Сергей Краснов – Не то, что кажется (страница 3)
Он остановился посреди улицы, и его обтекали прохожие, и моросил мелкий дождь, оседавший на пальто бисером, и Лев Борисович стоял и впервые в жизни проводил процедуру дифференциального диагноза, в котором одним из вариантов — пока ещё одним из многих, пока ещё под вопросом, пока ещё с тремя восклицательными знаками сомнения — значилось слово, которого он избегал.
Он отверг его. Слишком рано. Недостаточно данных. Нужно исключить органику.
«Завтра, — решил Лев Борисович, — полное обследование. Кровь, гормоны, КТ грудной клетки, гастроскопия. Исключу всё телесное. И тогда посмотрим, что останется».
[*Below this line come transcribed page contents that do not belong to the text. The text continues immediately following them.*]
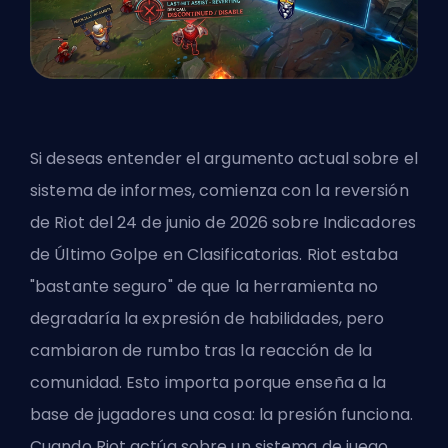
Si deseas entender el argumento actual sobre el
sistema de informes, comienza con la reversión
de Riot del 24 de junio de 2026 sobre Indicadores
de Último Golpe en Clasificatorias. Riot estaba
"bastante seguro" de que la herramienta no
degradaría la expresión de habilidades, pero
cambiaron de rumbo tras la reacción de la
comunidad. Esto importa porque enseña a la
base de jugadores una cosa: la presión funciona.
Cuando Riot actúa sobre un sistema de juego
Он забыл о старом правиле, которое было в медицине, но к себе он его не применил: когда исключишь всё невозможное, то, что останется, и будет правдой, какой бы невероятной она ни казалась. Правило приписывают Шерлоку Холмсу. Лев Борисович был во многом Холмсом — блестящий дедуктор, слепой к собственному сердцу. Холмс тоже, если вдуматься, был алекситимиком. Великие диагносты часто ими бывают. Чтобы так ясно видеть других, удобно не видеть себя…
Обследование заняло три дня и обошлось ему в круглую сумму, хотя как сотрудник он мог сделать почти всё бесплатно — но он не хотел огласки, не хотел, чтобы коллеги знали, что заведующий кардиохирургией обследует сам себя по поводу неназываемого симптома. Он пошёл в частный центр, под своей фамилией, но там его никто не знал.
Результаты были оскорбительно прекрасны.
Кровь — идеальная. Гормоны щитовидной железы — в середине нормы. Кортизол10 — слегка повышен, но в пределах. Катехоламины — норма (он специально проверил, исключая феохромоцитому, ту самую редкую опухоль, что выбрасывает адреналин и даёт приступы; опухоли не было, к лёгкому его сожалению, потому что опухоль была бы диагнозом). КТ грудной клетки — чисто. Гастроскопия — небольшой рефлюкс, но он был всегда, он не объяснял загрудинное сдавление, привязанное к появлению конкретного человека.
Лев Борисович разложил все результаты на столе, как пасьянс, и смотрел на них… долго. Всё было исключено. Сердце — здорово. Лёгкие — чисты. Желудок — почти в порядке. Гормоны — в норме. Аллергия (он сдал и на аллергены, включая ваниль) — отсутствует.
Оставалось невозможное.
Он взял чистый лист — он любил бумагу для серьёзных решений, экран был для черновиков — и написал сверху: «Исключено». И перечислил: ишемия, аритмия, ТЭЛА, рефлюкс, невралгия, аллергия, эндокринное, онкология, паническое расстройство (он прошёл и опросник, набрал мало баллов — он не паниковал, у него не было страха, только сдавление).
Под чертой он оставил пустое место для диагноза. И впервые за всю карьеру не смог его вписать.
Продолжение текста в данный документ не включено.